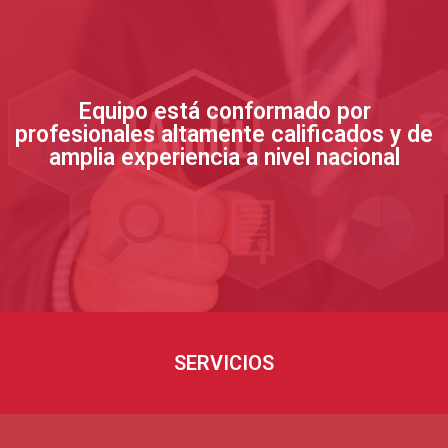
Equipo está conformado por
profesionales altamente calificados y de
amplia experiencia a nivel nacional
SERVICIOS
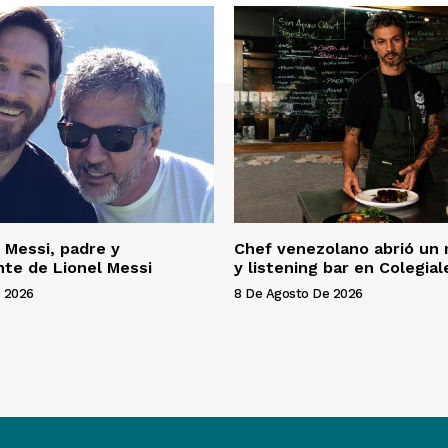
 Messi, padre y
Chef venezolano abrió un 
te de Lionel Messi
y listening bar en Colegial
 2026
8 De Agosto De 2026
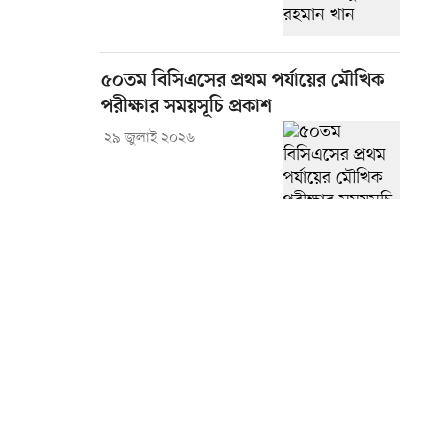
৫০তম বিসিএসের প্রথম পর্যায়ের মৌখিক
পরীক্ষার সময়সূচি প্রকাশ
২৯ জুলাই ২০২৬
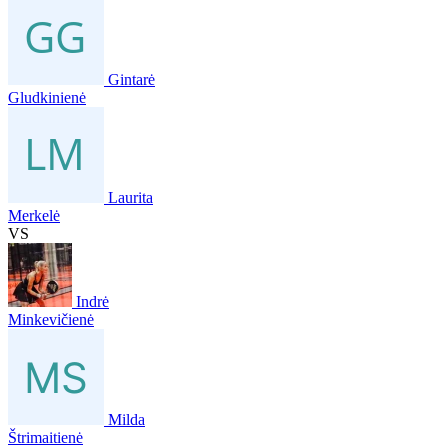
Gintarė
Gludkinienė
Laurita
Merkelė
VS
Indrė
Minkevičienė
Milda
Štrimaitienė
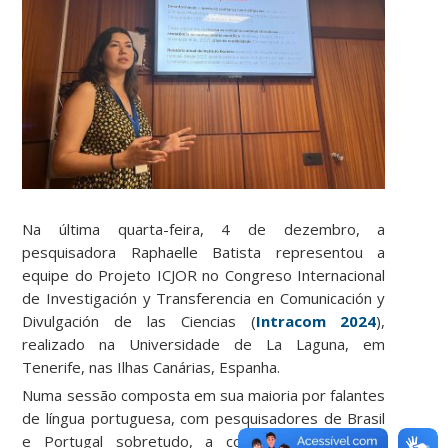
Na última quarta-feira, 4 de dezembro, a
pesquisadora Raphaelle Batista representou a
equipe do Projeto ICJOR no Congreso Internacional
de Investigación y Transferencia en Comunicación y
Divulgación de las Ciencias (
Intracom 2024
),
realizado na Universidade de La Laguna, em
Tenerife, nas Ilhas Canárias, Espanha.
Numa sessão composta em sua maioria por falantes
de língua portuguesa, com pesquisadores de Brasil
e Portugal sobretudo, a comunicação científica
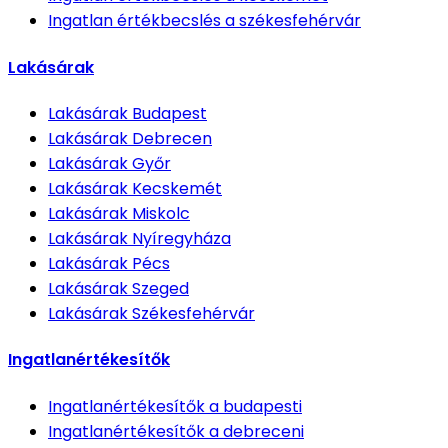
Ingatlan értékbecslés
a székesfehérvár
Lakásárak
Lakásárak
Budapest
Lakásárak
Debrecen
Lakásárak
Győr
Lakásárak
Kecskemét
Lakásárak
Miskolc
Lakásárak
Nyíregyháza
Lakásárak
Pécs
Lakásárak
Szeged
Lakásárak
Székesfehérvár
Ingatlanértékesítők
Ingatlanértékesítők
a budapesti
Ingatlanértékesítők
a debreceni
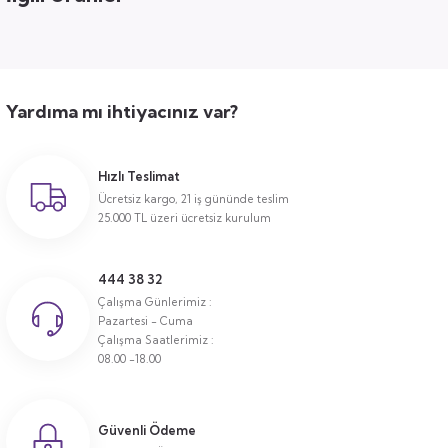
Yardıma mı ihtiyacınız var?
Hızlı Teslimat
Ücretsiz kargo, 21 iş gününde teslim
25.000 TL üzeri ücretsiz kurulum
444 38 32
Çalışma Günlerimiz :
Pazartesi - Cuma
Çalışma Saatlerimiz :
08.00 -18.00
Güvenli Ödeme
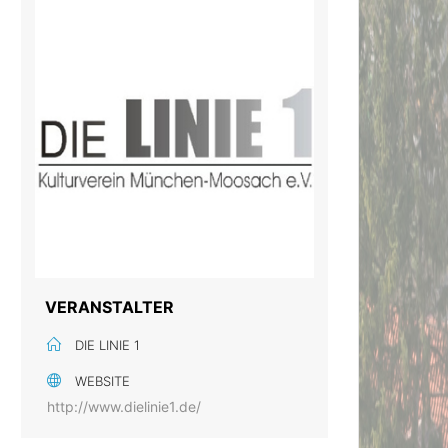
VERANSTALTER
DIE LINIE 1
WEBSITE
http://www.dielinie1.de/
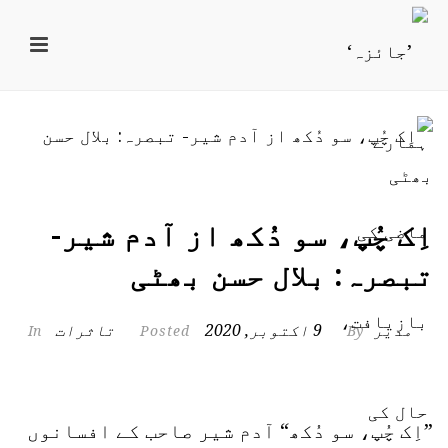
اِک چُپ، سو دُکھ از آدم شیر-
تبصرہ: بلال حسن بھٹی
مدیر
9 اکتوبر, 2020
تاثرات
In
Posted
By
”اِک چُپ، سو دُکھ“ آدم شیر صاحب کے افسانوں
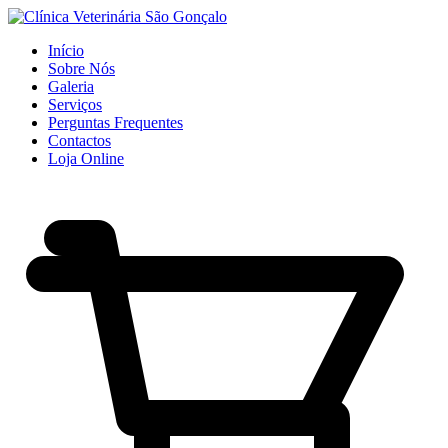
Início
Sobre Nós
Galeria
Serviços
Perguntas Frequentes
Contactos
Loja Online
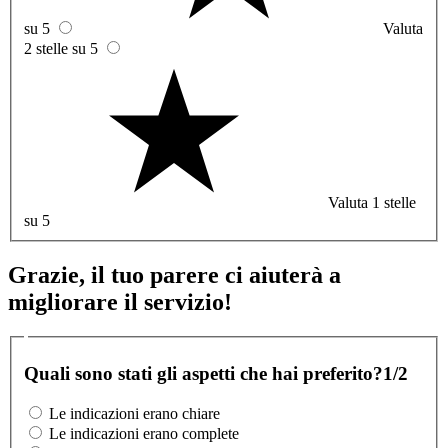
su 5
Valuta
2 stelle su 5
Valuta 1 stelle
su 5
Grazie, il tuo parere ci aiuterà a
migliorare il servizio!
Quali sono stati gli aspetti che hai preferito?
1/2
Le indicazioni erano chiare
Le indicazioni erano complete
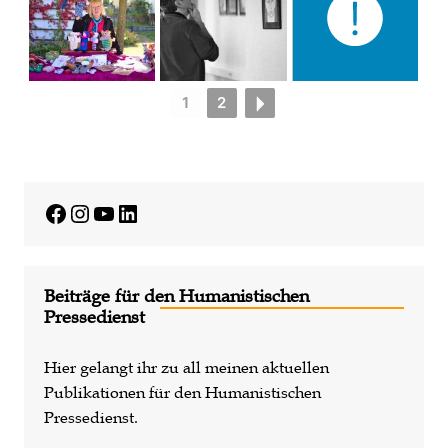
1
2
Facebook
Instagram
YouTube
LinkedIn
Beiträge für den Humanistischen
Pressedienst
Hier gelangt ihr zu all meinen aktuellen
Publikationen für den Humanistischen
Pressedienst.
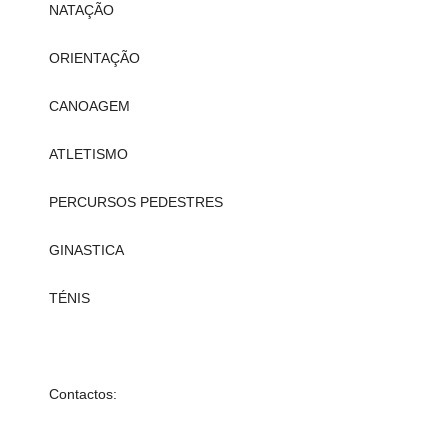
NATAÇÃO
ORIENTAÇÃO
CANOAGEM
ATLETISMO
PERCURSOS PEDESTRES
GINASTICA
TÉNIS
Contactos:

What you have to do: Write out the data in full and exactly as given, though without the images.

Solution:
Equipo está conformado por
profesionales altamente calificados y de
amplia experiencia a nivel nacional
SERVICIOS
 Messi, padre y
Chef venezolano abrió un 
te de Lionel Messi
y listening bar en Colegial
 2026
8 De Agosto De 2026
৫০তম বিসিএসের প্রথম পর্যায়ের মৌখিক
পরীক্ষার সময়সূচি প্রকাশ
২৯ জুলাই ২০২৬
Gintarė
Gludkinienė
Laurita
Merkelė
VS
Indrė
Minkevičienė
Milda
Štrimaitienė
Na última quarta-feira, 4 de dezembro, a
pesquisadora Raphaelle Batista representou a
equipe do Projeto ICJOR no Congreso Internacional
de Investigación y Transferencia en Comunicación y
Divulgación de las Ciencias (
Intracom 2024
),
realizado na Universidade de La Laguna, em
Tenerife, nas Ilhas Canárias, Espanha.
Numa sessão composta em sua maioria por falantes
de língua portuguesa, com pesquisadores de Brasil
e Portugal sobretudo, a comunicação científica
Ingatlan értékbecslés
a székesfehérvár
Lakásárak
Lakásárak
Budapest
Lakásárak
Debrecen
Lakásárak
Győr
Lakásárak
Kecskemét
Lakásárak
Miskolc
Lakásárak
Nyíregyháza
Lakásárak
Pécs
Lakásárak
Szeged
Lakásárak
Székesfehérvár
Ingatlanértékesítők
Ingatlanértékesítők
a budapesti
Ingatlanértékesítők
a debreceni
Yardıma mı ihtiyacınız var?
Hızlı Teslimat
Ücretsiz kargo, 21 iş gününde teslim
25.000 TL üzeri ücretsiz kurulum
444 38 32
Çalışma Günlerimiz :
Pazartesi - Cuma
Çalışma Saatlerimiz :
08.00 -18.00
Güvenli Ödeme
VERANSTALTER
DIE LINIE 1
WEBSITE
http://www.dielinie1.de/
اِک چُپ، سو دُکھ از آدم شیر-
تبصرہ: بلال حسن بھٹی
مدیر
9 اکتوبر, 2020
تاثرات
In
Posted
By
”اِک چُپ، سو دُکھ“ آدم شیر صاحب کے افسانوں
Início
Sobre Nós
Galeria
Serviços
Perguntas Frequentes
Contactos
Loja Online
su 5
Valuta
2 stelle su 5
Valuta 1 stelle
su 5
Grazie, il tuo parere ci aiuterà a
migliorare il servizio!
Quali sono stati gli aspetti che hai preferito?
1/2
Le indicazioni erano chiare
Le indicazioni erano complete
1
2
Facebook
Instagram
YouTube
LinkedIn
Beiträge für den Humanistischen
Pressedienst
Hier gelangt ihr zu all meinen aktuellen
Publikationen für den Humanistischen
Pressedienst.
NATAÇÃO
ORIENTAÇÃO
CANOAGEM
ATLETISMO
PERCURSOS PEDESTRES
GINASTICA
TÉNIS
Contactos:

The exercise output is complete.